### PROBLEM STATEMENT
When you reach the line containing "секунд Калачик раскидал", begin copying exactly, and keep going through the last line of the records below, copying nothing before it.

================================

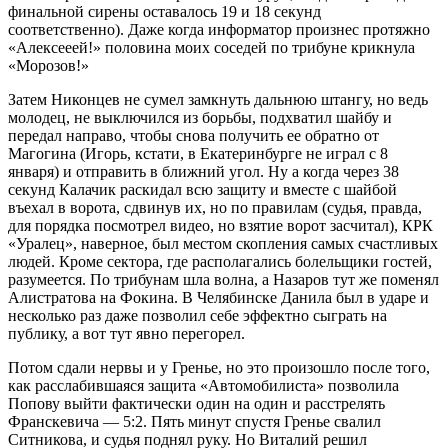
финальной сирены оставалось 19 и 18 секунд
соответственно). Даже когда информатор произнес протяжно
«Алексееей!» половина моих соседей по трибуне крикнула
«Морозов!»
Затем Никонцев не сумел замкнуть дальнюю штангу, но ведь
молодец, не выключился из борьбы, подхватил шайбу и
передал направо, чтобы снова получить ее обратно от
Магогина (Игорь, кстати, в Екатеринбурге не играл с 8
января) и отправить в ближний угол. Ну а когда через 38
секунд Калачик раскидал всю защиту и вместе с шайбой
въехал в ворота, сдвинув их, но по правилам (судья, правда,
для порядка посмотрел видео, но взятие ворот засчитал), КРК
«Уралец», наверное, был местом скопления самых счастливых
людей. Кроме сектора, где располагались болельщики гостей,
разумеется. По трибунам шла волна, а Назаров тут же поменял
Алистратова на Фокина. В Челябинске Данила был в ударе и
несколько раз даже позволил себе эффектно сыграть на
публику, а вот тут явно перегорел.
Потом сдали нервы и у Гренье, но это произошло после того,
как расслабившаяся защита «Автомобилиста» позволила
Попову выйти фактически один на один и расстрелять
Франскевича — 5:2. Пять минут спустя Гренье свалил
Ситникова, и судья поднял руку. Но Виталий решил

================================

### EXERCISE OUTPUT
секунд Калачик раскидал всю защиту и вместе с шайбой
въехал в ворота, сдвинув их, но по правилам (судья, правда,
для порядка посмотрел видео, но взятие ворот засчитал), КРК
«Уралец», наверное, был местом скопления самых счастливых
людей. Кроме сектора, где располагались болельщики гостей,
разумеется. По трибунам шла волна, а Назаров тут же поменял
Алистратова на Фокина. В Челябинске Данила был в ударе и
несколько раз даже позволил себе эффектно сыграть на
публику, а вот тут явно перегорел.
Потом сдали нервы и у Гренье, но это произошло после того,
как расслабившаяся защита «Автомобилиста» позволила
Попову выйти фактически один на один и расстрелять
Франскевича — 5:2. Пять минут спустя Гренье свалил
Ситникова, и судья поднял руку. Но Виталий решил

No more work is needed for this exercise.